The Capitol Christmas tree

Decorations from New Mexico

We admired the tree, and then dragged our cold bodies and tired feet back home.

Friday, December 02, 2005

I am a cranky commuter

When I was in London last week, I admired the signs on tube station escalators instructing riders to "stand right, walk left," wishing that Metro would put up similar signs. Looks like my wish has been granted: according to this morning's Washington Post, Metro will soon have signs instructing riders to "stand to the right," and is making other attempts to make people flow more smoothly on and off of trains and into and out of stations. I hope the tourists read the signs on the escalators. I have my doubts about whether the signs on the floors with arrows will really get people to stand out of the way, but that's not one of my major pet peeves anyhow. If only Metro could help post signs to help with the things that do bother me:


  • People who stop at the top of the escalator to look around (or to tie their child's shoelaces). Please move away from the escalator so the rest of us can get off. Given the nature of escalators, we can't just stop and wait for you to get the hell out of the way.
  • People who lean against the poles near train doors. I need to hold onto those poles, people. I have begun to just go ahead and grab the pole, even if that means "accidentally" poking the person who is doing the leaning. But when they decided to lean on the pole when I am already holding on and smoosh my fingers? That's even ruder.*
  • People who stand in train doors as others are trying to board.** If you want to keep that place, step out of the train and let people on. Otherwise, move further in. People get left off of trains with plenty of room because they have board single file because there are people in the door way. You are the reason my backpack got caught in the door on Tuesday morning. Punks.
  • People who brag that they never move out of the way when they are standing in the train doors when I'm complaining about it. Y'all are even bigger punks.
  • People who talk loudly on their cell phones, or even just with one another. Keep your voice down. I'm trying to concentrate on my Sudoku.
  • Tourists who complain about crowded trains and rudeness of commuters. If you don't like it, don't travel on the trains at rush hour. I was (mostly) kidding this morning when I said to The Husband that in addition to a farecard, people should have to show a local driver's license in order to board trains at rush hour. I generally try to be nice to tourists on Metro, no matter what time of day.

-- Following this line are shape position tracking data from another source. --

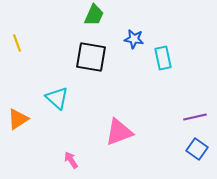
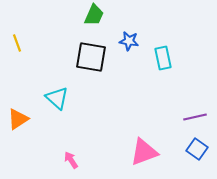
blue star: moved 5 px left, 2 px down
pink triangle: moved 25 px right, 20 px down
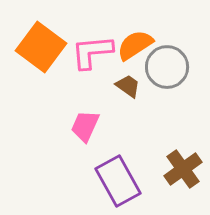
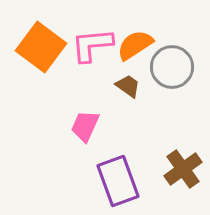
pink L-shape: moved 7 px up
gray circle: moved 5 px right
purple rectangle: rotated 9 degrees clockwise
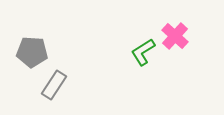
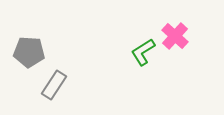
gray pentagon: moved 3 px left
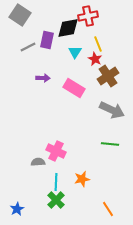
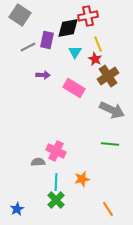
purple arrow: moved 3 px up
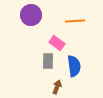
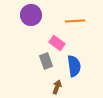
gray rectangle: moved 2 px left; rotated 21 degrees counterclockwise
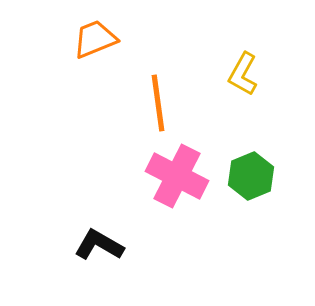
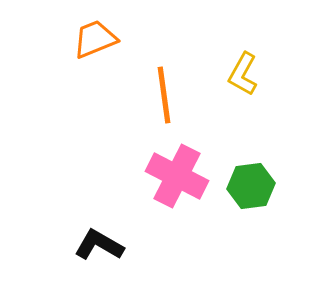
orange line: moved 6 px right, 8 px up
green hexagon: moved 10 px down; rotated 15 degrees clockwise
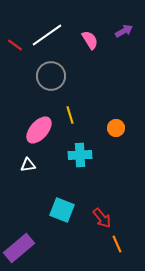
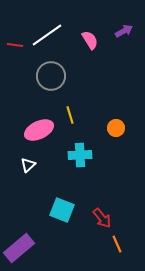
red line: rotated 28 degrees counterclockwise
pink ellipse: rotated 24 degrees clockwise
white triangle: rotated 35 degrees counterclockwise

I will help you figure out which platform you need to be on, or where you need to transfer. But no complaining if you get jostled around because the trains are crowded.
  • People who complain about tourists not following basic Metro etiquette on the weekends at the Smithsonian station. Yes, I am standing up for the tourists. They are tourists at Tourist Central. If they bother you that much, go to L'Enfant Plaza or Foggy Bottom and walk.
< /kvetch >

*Also: If you are tall and you can reach the overhead bar? And if by doing so, you make it easier for a short person to reach pole, so that she doesn't have to swing from the overhead bar and topple into people when the train starts and stops? Just hold onto the overhead bar, okay? Thanks. You're awesome.